Miss Wan even had people cursing her family members. She says the situation can be difficult at times.
"It's times like those that we turn to our management and other team members for support," she says.
But as difficult as it gets, Miss Wan says she just cannot see herself doing anything else.
"I believe very strongly in the mission of my job, and I want to continue to make a difference to their lives and their family's lives.
"We feel for the children, and I want to do is work as hard as I can and ensure that these children find permanent homes where they can have a conducive and safe childhood."
“It is the hardest when a child who is deemed in danger has to be removed from their home.”
- Child protection officer Applie Wan
She helps young offenders stay on the right path
Her title is senior forensic psychologist.
"The moment people hear the word 'forensic', they immediately link it to pathology and laboratories," Sylvia (not her real name) tells The New Paper on Sunday in a phone interview.
Her identity is concealed due to the sensitivities of her job.

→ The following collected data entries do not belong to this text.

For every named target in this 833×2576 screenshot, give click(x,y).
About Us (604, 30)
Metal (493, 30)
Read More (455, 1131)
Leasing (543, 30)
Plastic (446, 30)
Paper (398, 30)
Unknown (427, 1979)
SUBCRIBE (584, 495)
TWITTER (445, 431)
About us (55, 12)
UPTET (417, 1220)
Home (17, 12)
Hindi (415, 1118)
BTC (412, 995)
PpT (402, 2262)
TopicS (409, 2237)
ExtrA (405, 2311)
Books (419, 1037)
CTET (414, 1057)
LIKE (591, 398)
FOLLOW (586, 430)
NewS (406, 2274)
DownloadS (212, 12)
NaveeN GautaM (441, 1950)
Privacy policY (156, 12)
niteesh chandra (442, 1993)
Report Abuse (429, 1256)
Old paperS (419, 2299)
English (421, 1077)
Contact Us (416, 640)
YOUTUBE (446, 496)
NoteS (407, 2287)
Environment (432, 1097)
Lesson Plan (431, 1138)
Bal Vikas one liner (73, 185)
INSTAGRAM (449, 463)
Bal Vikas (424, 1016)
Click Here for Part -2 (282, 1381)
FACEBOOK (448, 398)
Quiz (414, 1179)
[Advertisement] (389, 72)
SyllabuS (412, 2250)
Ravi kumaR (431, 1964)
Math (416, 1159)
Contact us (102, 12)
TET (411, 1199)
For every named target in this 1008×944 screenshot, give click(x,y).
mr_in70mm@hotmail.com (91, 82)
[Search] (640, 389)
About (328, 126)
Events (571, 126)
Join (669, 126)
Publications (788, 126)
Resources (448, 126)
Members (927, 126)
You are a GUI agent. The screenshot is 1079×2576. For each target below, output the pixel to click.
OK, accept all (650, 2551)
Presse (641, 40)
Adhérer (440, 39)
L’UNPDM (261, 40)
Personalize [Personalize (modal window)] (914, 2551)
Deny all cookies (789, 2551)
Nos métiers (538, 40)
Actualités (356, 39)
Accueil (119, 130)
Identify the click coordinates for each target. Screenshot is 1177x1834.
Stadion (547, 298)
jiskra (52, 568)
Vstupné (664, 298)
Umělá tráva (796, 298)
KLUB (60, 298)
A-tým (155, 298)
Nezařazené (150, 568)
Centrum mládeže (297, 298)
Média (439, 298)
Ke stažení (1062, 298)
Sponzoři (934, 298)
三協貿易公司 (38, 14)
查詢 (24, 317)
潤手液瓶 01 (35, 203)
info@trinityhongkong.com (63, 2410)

"I'd have to explain to them that I focus on treating young offenders by understanding the psychology behind their behaviour," she says.
Sylvia, who has been working for MSF since 2009, says she mainly works with those aged 12 to 21 who have had run-ins with the law, including crimes of a sexual and violent nature.
Sylvia admits that she can't help but be affected sometimes.
"It is when they re-offend that gets us feeling bogged down," she says.
"I was helping a 17-year-old boy, and it looked like he and his family were doing well. He started performing better in school, and he started becoming more receptive at home."
But it was short-lived.
"He re-offended not long after and ended up serving a jail sentence.
"His mother was in shock because nobody expected that he would go down that path again.
"When she called me, I felt a little bit of her heartbreak," she says.
"What hurt even more was when she thanked me for how I'd helped him despite his re-offence."
Understanding why the young offenders behave badly is not as simple as asking them, "Why did you do it?"
Sharing another anecdote, Sylvia says: "There was an incident with another individual where he had committed an offence of a sexual nature.
"He was ashamed to speak about it, and that shame was not going to disappear overnight.
"But I knew he loved animals. So for a few months, I broke down his walls by talking about animals and (television channel) Animal Planet.
"Eventually, he opened up to me and we spoke about the offence, but it took a lot of perseverance before I could get him to open up to me."
Despite the amount of time she spends breaking down barriers, Sylvia says she does not see it as "a waste of time".
"We have to be creative about it because different people take to treatment differently.
"It is another reason why we have moved from treating just the offenders to a group treatment with the family, because by understanding their background, we can really understand their behaviour."
The new way of therapy also aims to ensure that their siblings "don't land up in the system as well".
“When his mother called me, I felt a little bit of her heartbreak. What hurt even more was when she thanked me for how I’d helped him despite his re-offence.”
- Sylvia, a senior forensic psychologist
About the blog site
The MSF Conversations blog site, which was launched in December last year, is a platform for MSF officers to share their personal stories about their work.
Of the WordPress site, an MSF spokesman told TNPS: "Contributors range from (MSF) Minister Tan Chuan-Jin and Parliamentary Secretary for the Ministry of Education and the Ministry of Social and Family Development Muhammad Faishal Ibrahim to many other MSF colleagues, (who pen) their thoughts about social and family related issues."
MSF hopes that readers will be able to better understand the roles of the various personnel working within the government arm.
The spokesman adds: "Through this sharing, we hope readers of the blog will gain a better understanding of the work that we do at the MSF... and participate in a conversation with us."